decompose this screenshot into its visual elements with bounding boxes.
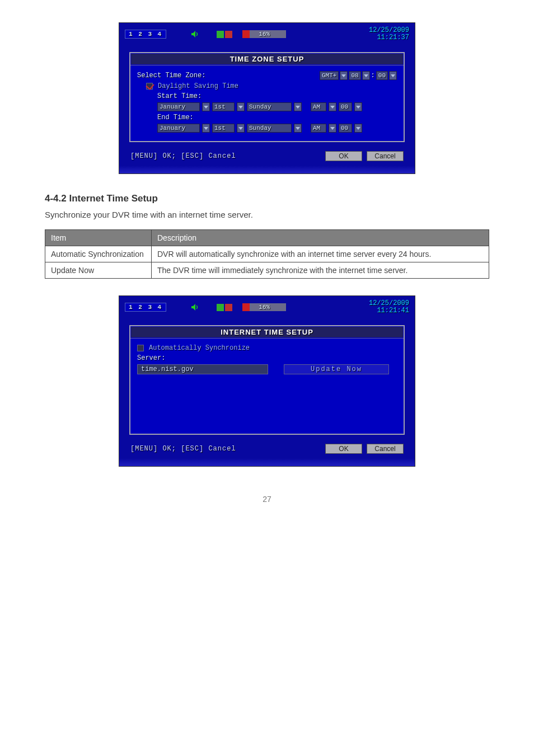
chevron-down-icon[interactable] bbox=[202, 124, 210, 133]
net-icon-1 bbox=[217, 304, 224, 311]
net-icon-2 bbox=[225, 31, 232, 38]
table-header-desc: Description bbox=[152, 230, 489, 246]
menu-hint: [MENU] OK; [ESC] Cancel bbox=[130, 152, 236, 160]
channel-indicator: 1 2 3 4 bbox=[125, 30, 166, 39]
network-icons bbox=[217, 304, 232, 311]
chevron-down-icon[interactable] bbox=[354, 124, 362, 133]
bottom-strip bbox=[119, 166, 415, 173]
internet-time-panel: INTERNET TIME SETUP Automatically Synchr… bbox=[129, 325, 405, 435]
auto-sync-label: Automatically Synchronize bbox=[149, 344, 250, 352]
date-text: 12/25/2009 bbox=[369, 299, 409, 307]
date-text: 12/25/2009 bbox=[369, 26, 409, 34]
colon: : bbox=[371, 72, 375, 79]
bottom-strip bbox=[119, 458, 415, 466]
timezone-panel: TIME ZONE SETUP Select Time Zone: GMT+ 0… bbox=[129, 52, 405, 142]
end-hour-select[interactable]: 00 bbox=[339, 124, 352, 133]
end-ampm-select[interactable]: AM bbox=[311, 124, 326, 133]
dst-checkbox[interactable] bbox=[146, 83, 153, 90]
network-icons bbox=[217, 31, 232, 38]
clock-display: 12/25/2009 11:21:37 bbox=[369, 27, 409, 41]
section-caption: Synchronize your DVR time with an intern… bbox=[45, 210, 489, 219]
dvr-topbar: 1 2 3 4 16% 12/25/2009 11:21:37 bbox=[125, 27, 409, 41]
panel-title: TIME ZONE SETUP bbox=[131, 54, 403, 64]
start-week-select[interactable]: 1st bbox=[212, 102, 235, 111]
net-icon-2 bbox=[225, 304, 232, 311]
chevron-down-icon[interactable] bbox=[294, 124, 302, 133]
speaker-icon bbox=[191, 303, 199, 311]
start-time-label: Start Time: bbox=[157, 92, 202, 100]
chevron-down-icon[interactable] bbox=[389, 71, 397, 80]
menu-hint: [MENU] OK; [ESC] Cancel bbox=[130, 445, 236, 453]
chevron-down-icon[interactable] bbox=[294, 102, 302, 111]
channel-indicator: 1 2 3 4 bbox=[125, 303, 166, 312]
start-ampm-select[interactable]: AM bbox=[311, 102, 326, 111]
end-time-label: End Time: bbox=[157, 114, 194, 121]
disk-usage-bar: 16% bbox=[242, 30, 286, 38]
update-now-button[interactable]: Update Now bbox=[284, 364, 389, 374]
chevron-down-icon[interactable] bbox=[340, 71, 348, 80]
net-icon-1 bbox=[217, 31, 224, 38]
chevron-down-icon[interactable] bbox=[237, 124, 245, 133]
description-table: Item Description Automatic Synchronizati… bbox=[45, 229, 489, 279]
end-day-select[interactable]: Sunday bbox=[247, 124, 292, 133]
gmt-sign-select[interactable]: GMT+ bbox=[320, 71, 339, 80]
table-row: Update Now The DVR time will immediately… bbox=[45, 262, 489, 279]
time-text: 11:21:41 bbox=[377, 307, 409, 314]
disk-usage-label: 16% bbox=[242, 304, 286, 311]
clock-display: 12/25/2009 11:21:41 bbox=[369, 300, 409, 314]
panel-title: INTERNET TIME SETUP bbox=[131, 327, 403, 337]
table-header-item: Item bbox=[45, 230, 152, 246]
dvr-screen-internet-time: 1 2 3 4 16% 12/25/2009 11:21:41 INTERNET… bbox=[119, 295, 415, 467]
chevron-down-icon[interactable] bbox=[202, 102, 210, 111]
dvr-screen-timezone: 1 2 3 4 16% 12/25/2009 11:21:37 TIME ZON… bbox=[119, 22, 415, 174]
dvr-topbar: 1 2 3 4 16% 12/25/2009 11:21:41 bbox=[125, 300, 409, 314]
section-heading: 4-4.2 Internet Time Setup bbox=[45, 193, 489, 204]
select-timezone-label: Select Time Zone: bbox=[137, 72, 205, 79]
start-month-select[interactable]: January bbox=[157, 102, 200, 111]
chevron-down-icon[interactable] bbox=[329, 124, 336, 133]
gmt-min-select[interactable]: 00 bbox=[376, 71, 388, 80]
table-cell: DVR will automatically synchronize with … bbox=[152, 246, 489, 262]
table-row: Automatic Synchronization DVR will autom… bbox=[45, 246, 489, 262]
dst-label: Daylight Saving Time bbox=[158, 82, 238, 90]
speaker-icon bbox=[191, 30, 199, 38]
auto-sync-checkbox[interactable] bbox=[137, 345, 144, 351]
chevron-down-icon[interactable] bbox=[329, 102, 336, 111]
ok-button[interactable]: OK bbox=[325, 151, 362, 161]
gmt-hour-select[interactable]: 08 bbox=[349, 71, 360, 80]
time-text: 11:21:37 bbox=[377, 34, 409, 41]
page-number: 27 bbox=[45, 495, 489, 504]
table-cell: The DVR time will immediately synchroniz… bbox=[152, 262, 489, 279]
chevron-down-icon[interactable] bbox=[354, 102, 362, 111]
table-cell: Automatic Synchronization bbox=[45, 246, 152, 262]
table-cell: Update Now bbox=[45, 262, 152, 279]
end-week-select[interactable]: 1st bbox=[212, 124, 235, 133]
start-day-select[interactable]: Sunday bbox=[247, 102, 292, 111]
cancel-button[interactable]: Cancel bbox=[367, 151, 404, 161]
ok-button[interactable]: OK bbox=[325, 444, 362, 454]
end-month-select[interactable]: January bbox=[157, 124, 200, 133]
chevron-down-icon[interactable] bbox=[237, 102, 245, 111]
cancel-button[interactable]: Cancel bbox=[367, 444, 404, 454]
server-input[interactable]: time.nist.gov bbox=[137, 364, 268, 374]
disk-usage-bar: 16% bbox=[242, 303, 286, 311]
chevron-down-icon[interactable] bbox=[362, 71, 370, 80]
start-hour-select[interactable]: 00 bbox=[339, 102, 352, 111]
disk-usage-label: 16% bbox=[242, 31, 286, 37]
server-label: Server: bbox=[137, 354, 165, 362]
━━━━━━━━━━━━━━━━
» Task prompt
The full listing, transcribed exactly and without its pictures, is the expected result.

» Exercise result
decompose this screenshot into its visual elements with bounding boxes.
chevron-down-icon[interactable] bbox=[202, 124, 210, 133]
net-icon-1 bbox=[217, 304, 224, 311]
net-icon-2 bbox=[225, 31, 232, 38]
table-header-desc: Description bbox=[152, 230, 489, 246]
menu-hint: [MENU] OK; [ESC] Cancel bbox=[130, 152, 236, 160]
channel-indicator: 1 2 3 4 bbox=[125, 30, 166, 39]
network-icons bbox=[217, 304, 232, 311]
chevron-down-icon[interactable] bbox=[354, 124, 362, 133]
bottom-strip bbox=[119, 166, 415, 173]
internet-time-panel: INTERNET TIME SETUP Automatically Synchr… bbox=[129, 325, 405, 435]
auto-sync-label: Automatically Synchronize bbox=[149, 344, 250, 352]
date-text: 12/25/2009 bbox=[369, 299, 409, 307]
date-text: 12/25/2009 bbox=[369, 26, 409, 34]
colon: : bbox=[371, 72, 375, 79]
bottom-strip bbox=[119, 458, 415, 466]
timezone-panel: TIME ZONE SETUP Select Time Zone: GMT+ 0… bbox=[129, 52, 405, 142]
end-hour-select[interactable]: 00 bbox=[339, 124, 352, 133]
end-ampm-select[interactable]: AM bbox=[311, 124, 326, 133]
dst-checkbox[interactable] bbox=[146, 83, 153, 90]
network-icons bbox=[217, 31, 232, 38]
clock-display: 12/25/2009 11:21:37 bbox=[369, 27, 409, 41]
section-caption: Synchronize your DVR time with an intern… bbox=[45, 210, 489, 219]
dvr-topbar: 1 2 3 4 16% 12/25/2009 11:21:37 bbox=[125, 27, 409, 41]
panel-title: TIME ZONE SETUP bbox=[131, 54, 403, 64]
start-week-select[interactable]: 1st bbox=[212, 102, 235, 111]
net-icon-2 bbox=[225, 304, 232, 311]
chevron-down-icon[interactable] bbox=[294, 124, 302, 133]
speaker-icon bbox=[191, 303, 199, 311]
start-time-label: Start Time: bbox=[157, 92, 202, 100]
chevron-down-icon[interactable] bbox=[389, 71, 397, 80]
menu-hint: [MENU] OK; [ESC] Cancel bbox=[130, 445, 236, 453]
chevron-down-icon[interactable] bbox=[294, 102, 302, 111]
channel-indicator: 1 2 3 4 bbox=[125, 303, 166, 312]
start-ampm-select[interactable]: AM bbox=[311, 102, 326, 111]
end-time-label: End Time: bbox=[157, 114, 194, 121]
disk-usage-bar: 16% bbox=[242, 30, 286, 38]
update-now-button[interactable]: Update Now bbox=[284, 364, 389, 374]
chevron-down-icon[interactable] bbox=[340, 71, 348, 80]
net-icon-1 bbox=[217, 31, 224, 38]
chevron-down-icon[interactable] bbox=[237, 124, 245, 133]
description-table: Item Description Automatic Synchronizati… bbox=[45, 229, 489, 279]
end-day-select[interactable]: Sunday bbox=[247, 124, 292, 133]
gmt-sign-select[interactable]: GMT+ bbox=[320, 71, 339, 80]
table-row: Update Now The DVR time will immediately… bbox=[45, 262, 489, 279]
time-text: 11:21:41 bbox=[377, 307, 409, 314]
disk-usage-label: 16% bbox=[242, 304, 286, 311]
clock-display: 12/25/2009 11:21:41 bbox=[369, 300, 409, 314]
panel-title: INTERNET TIME SETUP bbox=[131, 327, 403, 337]
table-header-item: Item bbox=[45, 230, 152, 246]
dvr-screen-internet-time: 1 2 3 4 16% 12/25/2009 11:21:41 INTERNET… bbox=[119, 295, 415, 467]
chevron-down-icon[interactable] bbox=[202, 102, 210, 111]
dvr-screen-timezone: 1 2 3 4 16% 12/25/2009 11:21:37 TIME ZON… bbox=[119, 22, 415, 174]
dvr-topbar: 1 2 3 4 16% 12/25/2009 11:21:41 bbox=[125, 300, 409, 314]
section-heading: 4-4.2 Internet Time Setup bbox=[45, 193, 489, 204]
select-timezone-label: Select Time Zone: bbox=[137, 72, 205, 79]
start-month-select[interactable]: January bbox=[157, 102, 200, 111]
chevron-down-icon[interactable] bbox=[329, 124, 336, 133]
gmt-min-select[interactable]: 00 bbox=[376, 71, 388, 80]
table-cell: DVR will automatically synchronize with … bbox=[152, 246, 489, 262]
table-row: Automatic Synchronization DVR will autom… bbox=[45, 246, 489, 262]
dst-label: Daylight Saving Time bbox=[158, 82, 238, 90]
speaker-icon bbox=[191, 30, 199, 38]
auto-sync-checkbox[interactable] bbox=[137, 345, 144, 351]
chevron-down-icon[interactable] bbox=[329, 102, 336, 111]
ok-button[interactable]: OK bbox=[325, 151, 362, 161]
gmt-hour-select[interactable]: 08 bbox=[349, 71, 360, 80]
time-text: 11:21:37 bbox=[377, 34, 409, 41]
page-number: 27 bbox=[45, 495, 489, 504]
table-cell: The DVR time will immediately synchroniz… bbox=[152, 262, 489, 279]
chevron-down-icon[interactable] bbox=[354, 102, 362, 111]
table-cell: Automatic Synchronization bbox=[45, 246, 152, 262]
table-cell: Update Now bbox=[45, 262, 152, 279]
end-week-select[interactable]: 1st bbox=[212, 124, 235, 133]
start-day-select[interactable]: Sunday bbox=[247, 102, 292, 111]
cancel-button[interactable]: Cancel bbox=[367, 151, 404, 161]
ok-button[interactable]: OK bbox=[325, 444, 362, 454]
end-month-select[interactable]: January bbox=[157, 124, 200, 133]
chevron-down-icon[interactable] bbox=[237, 102, 245, 111]
cancel-button[interactable]: Cancel bbox=[367, 444, 404, 454]
server-input[interactable]: time.nist.gov bbox=[137, 364, 268, 374]
disk-usage-bar: 16% bbox=[242, 303, 286, 311]
chevron-down-icon[interactable] bbox=[362, 71, 370, 80]
start-hour-select[interactable]: 00 bbox=[339, 102, 352, 111]
disk-usage-label: 16% bbox=[242, 31, 286, 37]
server-label: Server: bbox=[137, 354, 165, 362]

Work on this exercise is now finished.